By Lawrence Wilson
President Joe Biden took his economic message to Philadelphia, touting his administration’s progress in rebuilding the middle class by stimulating American manufacturing, upgrading infrastructure, and increasing wages. The stop was the latest in a string of appearances by Mr. Biden aimed at selling his economic record to voters in the run-up to the 2024 election.
The crux of Mr. Biden’s message is that his approach to stimulating economic growth benefits Americans across the economic spectrum while the corporate tax and federal spending cuts advocated by his opponents benefit only the wealthy.
Though the president claims his policies have reduced inflation and positioned the U.S. for long-term growth, that message has been a tough sell to many Americans who tend to judge the economy based on kitchen-table issues like interest rates and the price of gasoline.
Mr. Biden delivered his message to a crowd of union workers at Philly Shipyard, a leading manufacturer of large ocean-going vessels, on July 19. The appearance marked his third economic speech in the last four weeks, following stops in South Carolina and Chicago.
Mr. Biden announced the start of work on a vessel called the Acadia, which will assist in the construction of sea-based wind turbines. The ship will be the first of its kind and be constructed with American-made steel and engines and crewed by Americans, he said.

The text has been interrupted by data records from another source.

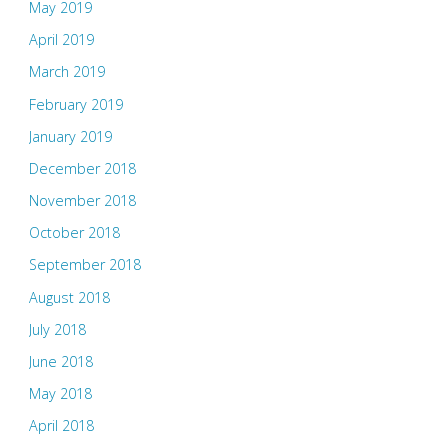
May 2019
April 2019
March 2019
February 2019
January 2019
December 2018
November 2018
October 2018
September 2018
August 2018
July 2018
June 2018
May 2018
April 2018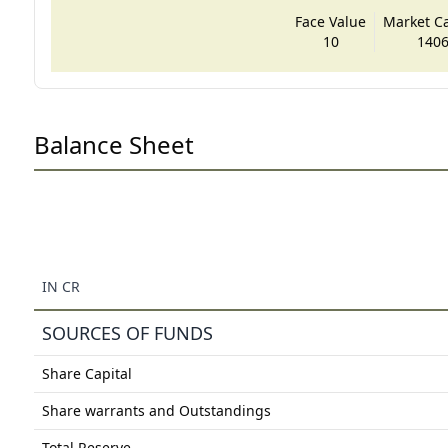
Face Value
Market Cap
10
1406
Balance Sheet
IN CR
SOURCES OF FUNDS
Share Capital
Share warrants and Outstandings
Total Reserve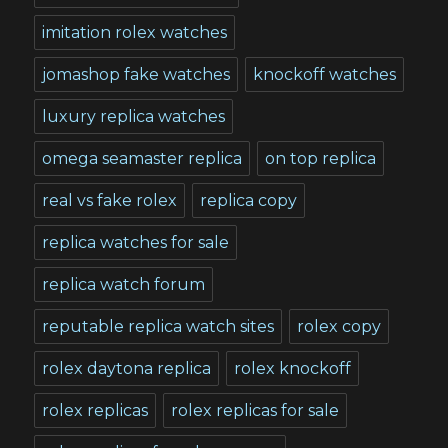
imitation rolex watches
jomashop fake watches
knockoff watches
luxury replica watches
omega seamaster replica
on top replica
real vs fake rolex
replica copy
replica watches for sale
replica watch forum
reputable replica watch sites
rolex copy
rolex daytona replica
rolex knockoff
rolex replicas
rolex replicas for sale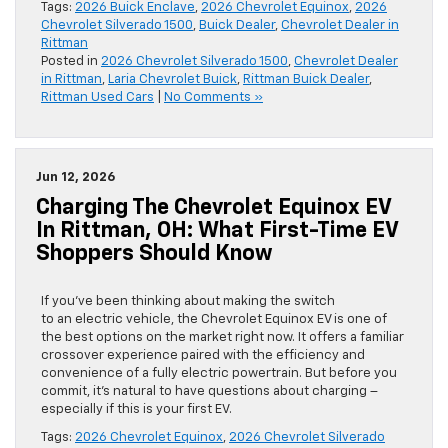
Tags:
2026 Buick Enclave
,
2026 Chevrolet Equinox
,
2026
Chevrolet Silverado 1500
,
Buick Dealer
,
Chevrolet Dealer in
Rittman
Posted in
2026 Chevrolet Silverado 1500
,
Chevrolet Dealer
in Rittman
,
Laria Chevrolet Buick
,
Rittman Buick Dealer
,
Rittman Used Cars
|
No Comments »
Jun 12, 2026
Charging The Chevrolet Equinox EV
In Rittman, OH: What First-Time EV
Shoppers Should Know
If you’ve been thinking about making the switch
to an electric vehicle, the Chevrolet Equinox EV is one of
the best options on the market right now. It offers a familiar
crossover experience paired with the efficiency and
convenience of a fully electric powertrain. But before you
commit, it’s natural to have questions about charging –
especially if this is your first EV.
Tags:
2026 Chevrolet Equinox
,
2026 Chevrolet Silverado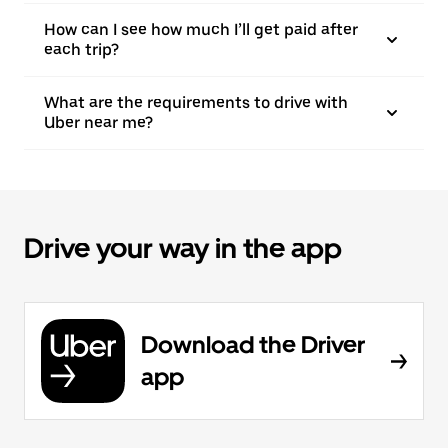
How can I see how much I’ll get paid after
each trip?
What are the requirements to drive with
Uber near me?
Drive your way in the app
Download the Driver
app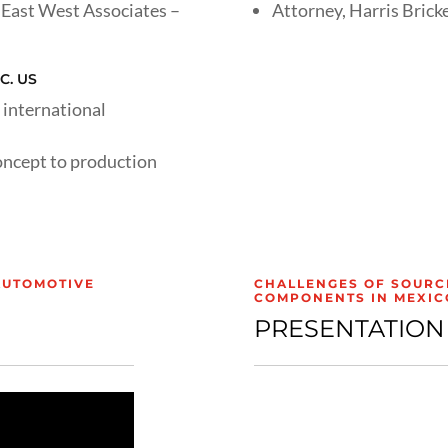
East West Associates –
Attorney, Harris Bricke
C. US
 international
oncept to production
AUTOMOTIVE
CHALLENGES OF SOURC
COMPONENTS IN MEXIC
PRESENTATION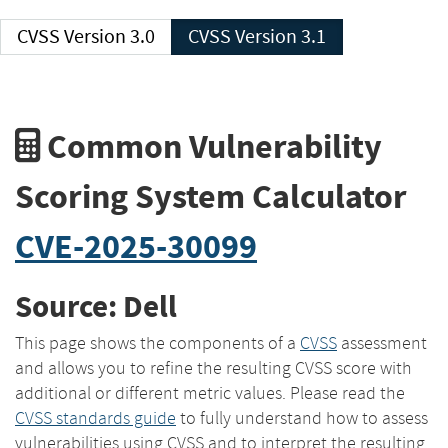
CVSS Version 3.0
CVSS Version 3.1
Common Vulnerability
Scoring System Calculator
CVE-2025-30099
Source: Dell
This page shows the components of a
CVSS
assessment
and allows you to refine the resulting CVSS score with
additional or different metric values. Please read the
CVSS standards guide
to fully understand how to assess
vulnerabilities using CVSS and to interpret the resulting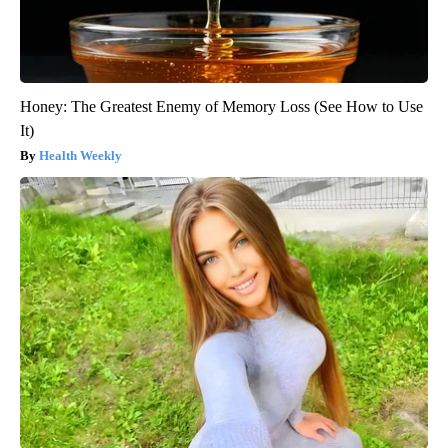
Honey: The Greatest Enemy of Memory Loss (See How to Use
It)
Health Weekly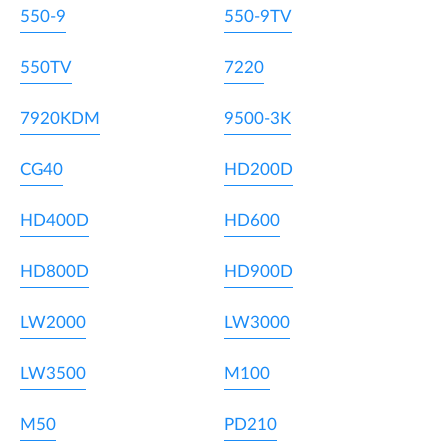
550-9
550-9TV
550TV
7220
7920KDM
9500-3K
CG40
HD200D
HD400D
HD600
HD800D
HD900D
LW2000
LW3000
LW3500
M100
M50
PD210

The project illustrates the president’s strategy, dubbed Bidenomics, which focuses on manufacturing with an emphasis on green energy and infrastructure projects. Referring to the Inflation Reduction Act, which includes $368 billion in climate-related projects, Mr. Biden said, “When I think climate, I think jobs. I think union jobs … This law is creating millions of good-paying clean-energy manufacturing jobs, including offshore wind.”
The term Bidenomics was coined by journalists to describe Mr. Biden’s policies. He has since embraced the term, as have his political opponents, who use it derisively. The president often contrasts his philosophy with so-called trickle-down economics, the economic strategy employed by President Ronald Reagan in the 1980s, also known as Reaganomics.

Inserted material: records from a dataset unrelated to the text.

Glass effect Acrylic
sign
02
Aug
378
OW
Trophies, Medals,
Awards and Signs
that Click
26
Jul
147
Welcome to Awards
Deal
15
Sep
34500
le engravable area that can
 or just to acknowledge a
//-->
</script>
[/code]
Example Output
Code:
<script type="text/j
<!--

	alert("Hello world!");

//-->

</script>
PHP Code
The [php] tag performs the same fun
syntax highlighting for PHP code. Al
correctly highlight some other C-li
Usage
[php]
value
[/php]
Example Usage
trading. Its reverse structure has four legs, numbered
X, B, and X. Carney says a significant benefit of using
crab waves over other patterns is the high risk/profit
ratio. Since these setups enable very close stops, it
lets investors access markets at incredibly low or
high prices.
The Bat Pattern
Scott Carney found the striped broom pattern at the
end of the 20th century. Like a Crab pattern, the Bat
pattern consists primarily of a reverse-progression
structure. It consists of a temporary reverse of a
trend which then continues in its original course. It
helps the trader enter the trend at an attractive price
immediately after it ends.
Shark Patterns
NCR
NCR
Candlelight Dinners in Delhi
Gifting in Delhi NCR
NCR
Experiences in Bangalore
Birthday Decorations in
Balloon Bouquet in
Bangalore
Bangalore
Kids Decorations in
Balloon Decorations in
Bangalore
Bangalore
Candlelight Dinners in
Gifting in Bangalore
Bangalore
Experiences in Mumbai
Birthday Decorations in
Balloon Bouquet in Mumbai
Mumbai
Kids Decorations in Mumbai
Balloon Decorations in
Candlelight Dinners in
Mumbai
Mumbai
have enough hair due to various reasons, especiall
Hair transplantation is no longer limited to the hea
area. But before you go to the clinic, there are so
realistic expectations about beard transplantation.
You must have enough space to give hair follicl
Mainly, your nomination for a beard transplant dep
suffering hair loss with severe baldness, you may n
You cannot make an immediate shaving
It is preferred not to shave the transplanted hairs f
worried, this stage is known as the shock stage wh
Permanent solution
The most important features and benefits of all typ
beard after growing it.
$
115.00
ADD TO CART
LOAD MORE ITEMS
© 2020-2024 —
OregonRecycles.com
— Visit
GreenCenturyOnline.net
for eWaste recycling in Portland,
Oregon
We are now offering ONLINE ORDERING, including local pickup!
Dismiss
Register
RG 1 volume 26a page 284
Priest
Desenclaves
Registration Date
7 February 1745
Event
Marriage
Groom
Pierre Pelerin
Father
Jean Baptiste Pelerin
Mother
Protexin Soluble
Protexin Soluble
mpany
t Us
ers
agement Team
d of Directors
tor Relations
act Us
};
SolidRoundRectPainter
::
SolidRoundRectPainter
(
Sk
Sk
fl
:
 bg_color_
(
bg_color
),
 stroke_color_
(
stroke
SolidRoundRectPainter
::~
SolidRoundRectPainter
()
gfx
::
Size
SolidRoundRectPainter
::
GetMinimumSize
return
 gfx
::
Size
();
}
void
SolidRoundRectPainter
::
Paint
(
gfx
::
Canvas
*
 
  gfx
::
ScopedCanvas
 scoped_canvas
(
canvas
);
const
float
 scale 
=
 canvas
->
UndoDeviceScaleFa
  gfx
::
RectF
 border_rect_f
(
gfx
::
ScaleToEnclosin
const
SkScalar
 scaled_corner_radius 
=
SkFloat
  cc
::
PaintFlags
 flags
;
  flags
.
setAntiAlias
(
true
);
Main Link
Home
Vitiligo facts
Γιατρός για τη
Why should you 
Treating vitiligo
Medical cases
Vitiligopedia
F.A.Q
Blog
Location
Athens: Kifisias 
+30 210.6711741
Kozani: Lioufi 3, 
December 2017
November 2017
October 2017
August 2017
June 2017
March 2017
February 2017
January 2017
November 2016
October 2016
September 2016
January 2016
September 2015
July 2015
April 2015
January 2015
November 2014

That strategy focused on increasing defense spending, balancing the federal budget, reducing federal income and capital gains taxes, and government deregulation. The idea was that by removing constraints on business, the economy would grow, and prosperity would “trickle down” to the middle class.
“I watched my dad growing up, and not a whole lot of benefit trickled down on his kitchen table,” Mr. Biden said.
He then described Bidenomics in a nutshell.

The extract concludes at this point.